For the past week and a half or so, I've been focusing on exploring the process LoRA training. My goal is to produce a LoRA capable of consistently producing full-body images of a given person and their outfit, in order to produce frames for animation.
I started with this article: Generate Photos of Yourself by Training a LoRA for Stable Diffusion Privately on AWS | by Paulo Carvalho | Medium, but got distracted about halfway through by this video about the training process: LORA Training - for HYPER Realistic Results. This video was my main resource for figuring out the training process.
The video provides a detailed walkthrough of all the steps of the training process. It gives advice on what technology to use, ideal conditions for capturing training photos, how to process the training photos, tagging, and what settings to use in the LoRA trainer itself.
I decided I would follow along with the video and, as an initial test, create a LoRA of myself. I'll now talk through all the steps of the process as described by the video, and how I approached them.
First, the technology. I don't have access to a proper photography camera, so I just used a phone camera. I think this is mostly fine, though: the training images don't need to be particularly high-resolution because the images are resized to a set resolution anyway at the start of the training process. What is important is the level of detail: the video recommends shooting raw (uncompressed) pictures. I missed this on my first watch through because I'm not experienced with photography and I was kind of just assuming that a lot of the recommendations wouldn't be possible with my level of technology or experience and could somewhat safely be ignored.
Ideally, you want a diverse photoset of images, where the parts you want the LoRA to pick up on are consistent between images, and the other parts are not consistent. You also want some full-body shots, some closeups of the face at different angles, and some shots from the waist/shoulders up. The video also recommends taking steps to reduce shadows and reflections on the face, but implies that it's more of a personal preference thing rather than something that's required in order to get consistent results. The video provides some examples of what an ideal training set looks like:
However, I decided that I wouldn't put too much effort into optimizing my image set right from the start. I wanted to see what kinds of results I would get from putting in the bare minimum effort, in order to set a baseline to improve upon.
With some assistance, I took an image set of myself in an indoor office building setting, as I figured that would provide some nice, consistent lighting.
We took the pictures at various locations, with me turning completely around and varying my pose slightly at each location. Having all the pictures be taken at the same location probably isn't ideal, because the LoRA will pick up on the location, but I thought it would be fine for an initial test.
All of the pictures were taken on an iPhone, and were saved in Apple's HEIC format, a compressed file format similar to a JPEG. In order for the photos to be usable, I had to convert them to another format. I couldn't figure out an easy way to do that on my machine, so I used an online tool: Convert Heic to JPEG for free | Made by JPEGmini. This appeared to alter the colors slightly, but I didn't notice any new compression artifacts, and I believe the service claimed to be lossless.
The primary tool I used for LoRA training is kohya_ss.
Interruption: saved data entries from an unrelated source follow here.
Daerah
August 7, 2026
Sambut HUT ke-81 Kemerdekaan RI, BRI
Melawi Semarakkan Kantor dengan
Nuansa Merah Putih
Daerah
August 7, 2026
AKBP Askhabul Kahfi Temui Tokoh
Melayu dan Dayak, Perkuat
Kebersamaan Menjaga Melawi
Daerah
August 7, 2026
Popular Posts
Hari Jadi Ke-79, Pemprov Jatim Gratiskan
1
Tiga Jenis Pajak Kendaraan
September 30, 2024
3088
It has a browser-based GUI that can be launched from the command line. From what I can tell, it seems like you need a network connection for it to function, but all of the actual training is done on your machine, using your GPU.
First, though, I needed to add tags to the images. In order to ensure the best possible results, you must include text files alongside your training images, which describe what is in each of your images.
I did some searching around to see if there was an explanation of what the tags actually did and how they affected the output, but didn't find too much concrete information. From what I gather, the tags describe what is in your image, and the training process takes everything in the image that isn't described by the tags and associates that with your LoRA. For best results, then, it seems like you want to tag everything in the background and provide a general description of the image, but you don't have to describe your subject in detail.
kohya_ss comes with several autotagger models. The video suggested using the WD14 tagger, then using a program called BDTM (Booru Dataset Tag Manager) in order to add the tags.
Then, it was time to actually train the LoRA. I got a little stuck at this stage, because you have to have a very specific file structure and naming convention in order for it to work, which was not properly communicated in the video. Your file path for the training image folder can't have any space characters, and you need to include a number at the start of the folder name, which tells the model how many "repetitions" it should do per image (not 100% sure what that means, still).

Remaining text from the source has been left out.